Implementation Notes¶

Training
- Launched via:
```
python trainer.py -c config/config.py
```
- TRAIN.MODEL_TYPE chooses between "RESNET" and "VGG".
- DATA.USE_SPLIT_FILE + DATA.SPLIT_FILE control whether to use a predefined .pkl split.
Prediction
- Launched via:
```
python predicter.py config/config_predict.py
```
- _C.PREDICT.CHECKPOINT sets the model checkpoint.
- _C.RAW_DATA.CONTAINER and _C.RAW_DATA.DATASET define the raw EM source.
- _C.DATA_SOURCE.METHOD ∈ {"pkl", "directory", "mongo"} selects how synapse patches are sourced.
Evaluation
- Uses engine/post/evaluate_3d.py (or scripts/evaluate.py) to compute:
- accuracy,
- per-class metrics,
- confusion matrices
  from prediction CSVs.
Integration with the larger pipeline
- Gunpowder and Daisy are used for data loading and scheduling in the larger pipeline context (e.g. when sourcing synapse locations from MongoDB or large volumes), following Synister.

Operational Guidance¶

Create a reusable split
- Start by creating a split with split_data.py (or a similar script) so that you have a reusable .pkl file for train/val splits.
Configure config/config.py
- Set DATA.DATA_DIR_PATH to your root directory containing one subfolder per neurotransmitter class.
- Enable DATA.USE_SPLIT_FILE and point DATA.SPLIT_FILE to your split .pkl.
- Choose TRAIN.MODEL_TYPE = "RESNET" or "VGG".
For small datasets
- Keep augmentations modest.
- Monitor per-class performance (some transmitters may have fewer examples if your data is imbalanced).
- Use early stopping or careful checkpoint selection.
Prediction on large volumes
- Use the 'mongo' data source mode if synapse coordinates live in a MongoDB collection.
- Or use 'directory' mode to sweep over new HDF5 cutouts.
Always sanity-check
- Class balance in your training set.
- Per-class confusion matrices.
- A few visual examples of correctly vs incorrectly classified synapses.
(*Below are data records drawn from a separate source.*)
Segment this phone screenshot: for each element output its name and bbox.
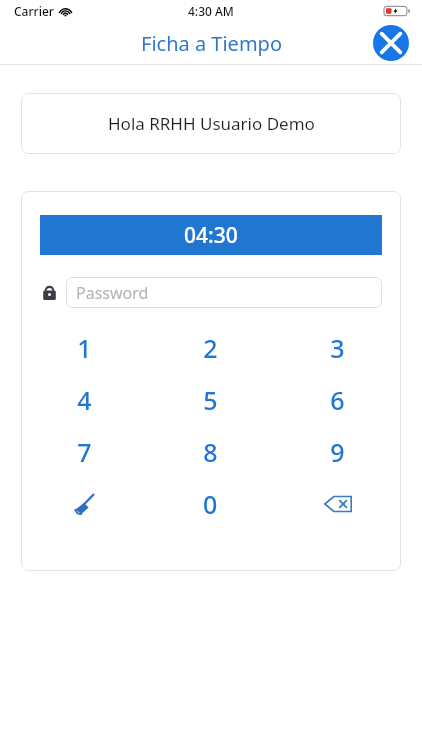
staticText: Password: [76, 282, 149, 304]
staticText: 9: [330, 435, 345, 469]
button[interactable]: Borrar: [274, 478, 401, 530]
staticText: Carrier: [14, 3, 54, 19]
button[interactable]: 1: [21, 322, 147, 374]
staticText: 1: [77, 331, 92, 365]
button[interactable]: 0: [147, 478, 274, 530]
button[interactable]: 9: [274, 426, 401, 478]
button[interactable]: 8: [147, 426, 274, 478]
button[interactable]: Hola RRHH Usuario Demo: [21, 93, 401, 154]
staticText: 0: [203, 487, 218, 521]
button[interactable]: 4: [21, 374, 147, 426]
button[interactable]: Cerrar sesión: [373, 25, 409, 61]
button[interactable]: Password: [66, 277, 382, 308]
staticText: 2: [203, 331, 218, 365]
staticText: Ficha a Tiempo: [141, 30, 282, 57]
staticText: 4: [77, 383, 92, 417]
button[interactable]: 2: [147, 322, 274, 374]
staticText: 5: [203, 383, 218, 417]
staticText: 6: [330, 383, 345, 417]
button[interactable]: 04:30: [40, 215, 382, 255]
button[interactable]: 5: [147, 374, 274, 426]
staticText: 04:30: [184, 221, 238, 250]
staticText: 4:30 AM: [188, 3, 234, 19]
button[interactable]: 7: [21, 426, 147, 478]
button[interactable]: 3: [274, 322, 401, 374]
staticText: 3: [330, 331, 345, 365]
button[interactable]: 6: [274, 374, 401, 426]
button[interactable]: Limpiar: [21, 478, 147, 530]
staticText: Hola RRHH Usuario Demo: [108, 112, 315, 135]
staticText: 8: [203, 435, 218, 469]
staticText: 7: [77, 435, 92, 469]
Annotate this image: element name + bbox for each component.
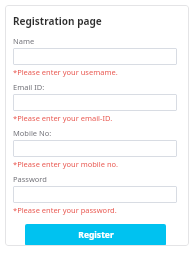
- staticText: *Please enter your usemame.: [13, 67, 118, 77]
- staticText: Register: [78, 229, 114, 241]
- staticText: *Please enter your mobile no.: [13, 159, 119, 169]
- button[interactable]: Register: [25, 224, 166, 246]
- button[interactable]: [13, 140, 177, 157]
- staticText: Email ID:: [13, 82, 45, 92]
- staticText: Mobile No:: [13, 128, 52, 138]
- button[interactable]: [13, 186, 177, 203]
- staticText: Registration page: [13, 14, 102, 28]
- staticText: *Please enter your password.: [13, 205, 117, 215]
- staticText: Password: [13, 174, 47, 184]
- button[interactable]: [13, 94, 177, 111]
- staticText: *Please enter your email-ID.: [13, 113, 113, 123]
- staticText: Name: [13, 36, 35, 46]
- button[interactable]: [13, 48, 177, 65]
Future Work / Open Questions¶

More architectures
The module is already designed to support multiple backbones; adding other 3D CNNs or lightweight transformers is straightforward, but needs to be justified by data scale.
Better integration with connectome-level analysis
Aggregating synapse-level predictions into neuron-level labels (and checking consistency with Dale's Principle) is an obvious next step.
Uncertainty and active learning
Using model confidence to prioritise which synapses to re-annotate could help expand the curated adult-fly datasets efficiently.
Cross-dataset generalisation
Evaluating how models trained on one adult-fly dataset transfer to others (or to different species) remains an open question.